[Data extracted from a collection]
────
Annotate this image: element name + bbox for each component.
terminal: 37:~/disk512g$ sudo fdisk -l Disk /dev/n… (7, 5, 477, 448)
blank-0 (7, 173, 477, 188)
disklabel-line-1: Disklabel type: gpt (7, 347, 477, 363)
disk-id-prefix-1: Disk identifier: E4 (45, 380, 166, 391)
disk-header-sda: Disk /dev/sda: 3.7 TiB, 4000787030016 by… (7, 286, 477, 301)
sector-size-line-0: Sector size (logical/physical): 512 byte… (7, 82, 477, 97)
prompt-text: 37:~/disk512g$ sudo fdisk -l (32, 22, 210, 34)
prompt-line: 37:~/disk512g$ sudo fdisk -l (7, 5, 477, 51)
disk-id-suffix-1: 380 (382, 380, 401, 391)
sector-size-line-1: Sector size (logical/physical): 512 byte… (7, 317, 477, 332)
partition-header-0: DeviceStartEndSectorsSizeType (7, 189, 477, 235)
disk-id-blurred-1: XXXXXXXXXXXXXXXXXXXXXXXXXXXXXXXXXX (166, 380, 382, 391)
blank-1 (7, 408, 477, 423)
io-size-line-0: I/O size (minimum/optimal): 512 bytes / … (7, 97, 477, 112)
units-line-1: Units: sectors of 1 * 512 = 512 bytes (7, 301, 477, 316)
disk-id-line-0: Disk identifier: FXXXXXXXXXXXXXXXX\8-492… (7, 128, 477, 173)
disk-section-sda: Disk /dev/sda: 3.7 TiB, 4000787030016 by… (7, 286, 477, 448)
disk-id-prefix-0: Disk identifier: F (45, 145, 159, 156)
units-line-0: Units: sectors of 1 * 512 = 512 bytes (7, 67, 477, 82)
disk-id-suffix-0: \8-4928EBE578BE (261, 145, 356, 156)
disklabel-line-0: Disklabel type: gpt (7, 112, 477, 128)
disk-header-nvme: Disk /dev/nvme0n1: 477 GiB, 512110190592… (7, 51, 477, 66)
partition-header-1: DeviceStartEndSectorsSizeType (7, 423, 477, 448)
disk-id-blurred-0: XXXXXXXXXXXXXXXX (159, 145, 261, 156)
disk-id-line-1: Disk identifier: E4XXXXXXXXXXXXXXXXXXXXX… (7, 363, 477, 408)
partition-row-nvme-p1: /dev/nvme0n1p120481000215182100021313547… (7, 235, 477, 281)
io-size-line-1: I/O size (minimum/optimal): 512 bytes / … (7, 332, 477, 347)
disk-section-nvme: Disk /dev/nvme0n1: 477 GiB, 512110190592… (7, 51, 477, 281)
────
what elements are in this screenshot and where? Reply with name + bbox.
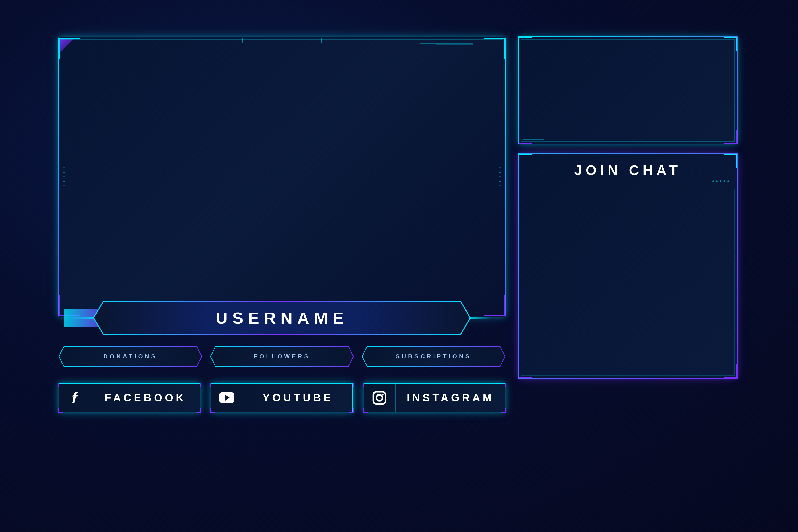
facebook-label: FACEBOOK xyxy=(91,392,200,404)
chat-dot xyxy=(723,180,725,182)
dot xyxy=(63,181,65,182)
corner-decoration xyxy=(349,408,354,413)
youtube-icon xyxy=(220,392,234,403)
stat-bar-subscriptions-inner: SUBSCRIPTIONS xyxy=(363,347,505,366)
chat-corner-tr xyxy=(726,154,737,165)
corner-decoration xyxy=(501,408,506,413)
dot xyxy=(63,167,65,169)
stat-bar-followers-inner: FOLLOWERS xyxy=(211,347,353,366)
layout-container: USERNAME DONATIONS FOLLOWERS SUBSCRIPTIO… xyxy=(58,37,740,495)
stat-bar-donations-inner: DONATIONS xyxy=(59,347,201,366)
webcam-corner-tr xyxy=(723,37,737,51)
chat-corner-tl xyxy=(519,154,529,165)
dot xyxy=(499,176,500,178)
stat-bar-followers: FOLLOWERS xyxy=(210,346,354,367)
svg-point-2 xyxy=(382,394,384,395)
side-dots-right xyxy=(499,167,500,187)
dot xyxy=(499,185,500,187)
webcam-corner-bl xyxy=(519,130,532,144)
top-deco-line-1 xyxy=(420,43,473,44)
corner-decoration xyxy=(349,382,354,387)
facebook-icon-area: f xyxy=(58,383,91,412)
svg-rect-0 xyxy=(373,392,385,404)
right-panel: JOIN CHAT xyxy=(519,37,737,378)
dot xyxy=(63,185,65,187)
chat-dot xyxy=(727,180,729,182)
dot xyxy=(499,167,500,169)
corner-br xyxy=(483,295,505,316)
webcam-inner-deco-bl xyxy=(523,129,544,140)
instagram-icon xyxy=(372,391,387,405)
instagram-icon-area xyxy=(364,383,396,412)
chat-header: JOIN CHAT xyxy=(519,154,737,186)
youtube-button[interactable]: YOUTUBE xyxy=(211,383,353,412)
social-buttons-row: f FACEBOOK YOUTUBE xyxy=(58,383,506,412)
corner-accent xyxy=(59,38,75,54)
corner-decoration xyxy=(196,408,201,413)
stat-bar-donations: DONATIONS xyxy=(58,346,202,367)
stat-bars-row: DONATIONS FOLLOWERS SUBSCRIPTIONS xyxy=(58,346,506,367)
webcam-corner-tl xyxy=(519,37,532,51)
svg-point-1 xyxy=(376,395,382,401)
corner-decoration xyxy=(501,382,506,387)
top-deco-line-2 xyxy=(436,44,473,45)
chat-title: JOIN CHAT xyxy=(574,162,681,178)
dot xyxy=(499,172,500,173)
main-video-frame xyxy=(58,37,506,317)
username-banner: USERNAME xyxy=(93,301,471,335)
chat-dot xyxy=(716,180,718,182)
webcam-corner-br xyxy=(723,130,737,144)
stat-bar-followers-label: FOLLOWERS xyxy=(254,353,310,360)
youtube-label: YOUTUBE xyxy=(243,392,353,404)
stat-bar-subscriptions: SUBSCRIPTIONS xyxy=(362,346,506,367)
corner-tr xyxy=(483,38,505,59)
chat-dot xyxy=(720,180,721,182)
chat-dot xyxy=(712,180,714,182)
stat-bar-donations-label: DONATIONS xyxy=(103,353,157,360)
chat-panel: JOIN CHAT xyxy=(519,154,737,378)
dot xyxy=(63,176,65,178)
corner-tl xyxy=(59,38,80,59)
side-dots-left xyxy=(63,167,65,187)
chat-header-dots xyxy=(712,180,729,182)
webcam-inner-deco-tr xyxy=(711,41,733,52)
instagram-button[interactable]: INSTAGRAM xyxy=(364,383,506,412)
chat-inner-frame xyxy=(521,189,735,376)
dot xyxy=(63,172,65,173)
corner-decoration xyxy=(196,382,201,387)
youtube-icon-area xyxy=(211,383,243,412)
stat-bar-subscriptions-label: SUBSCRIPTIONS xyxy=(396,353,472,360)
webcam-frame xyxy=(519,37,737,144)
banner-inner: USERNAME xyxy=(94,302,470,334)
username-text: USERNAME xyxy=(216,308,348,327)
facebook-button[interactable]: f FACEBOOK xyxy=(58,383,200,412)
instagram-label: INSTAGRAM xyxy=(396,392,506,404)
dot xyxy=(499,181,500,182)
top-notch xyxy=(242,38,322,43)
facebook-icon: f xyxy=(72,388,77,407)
────
**Task brief**
Look through the entries above; copy every line holding the string "Disklabel".

**Solution to the exercise**
disklabel-line-1: Disklabel type: gpt (7, 347, 477, 363)
disklabel-line-0: Disklabel type: gpt (7, 112, 477, 128)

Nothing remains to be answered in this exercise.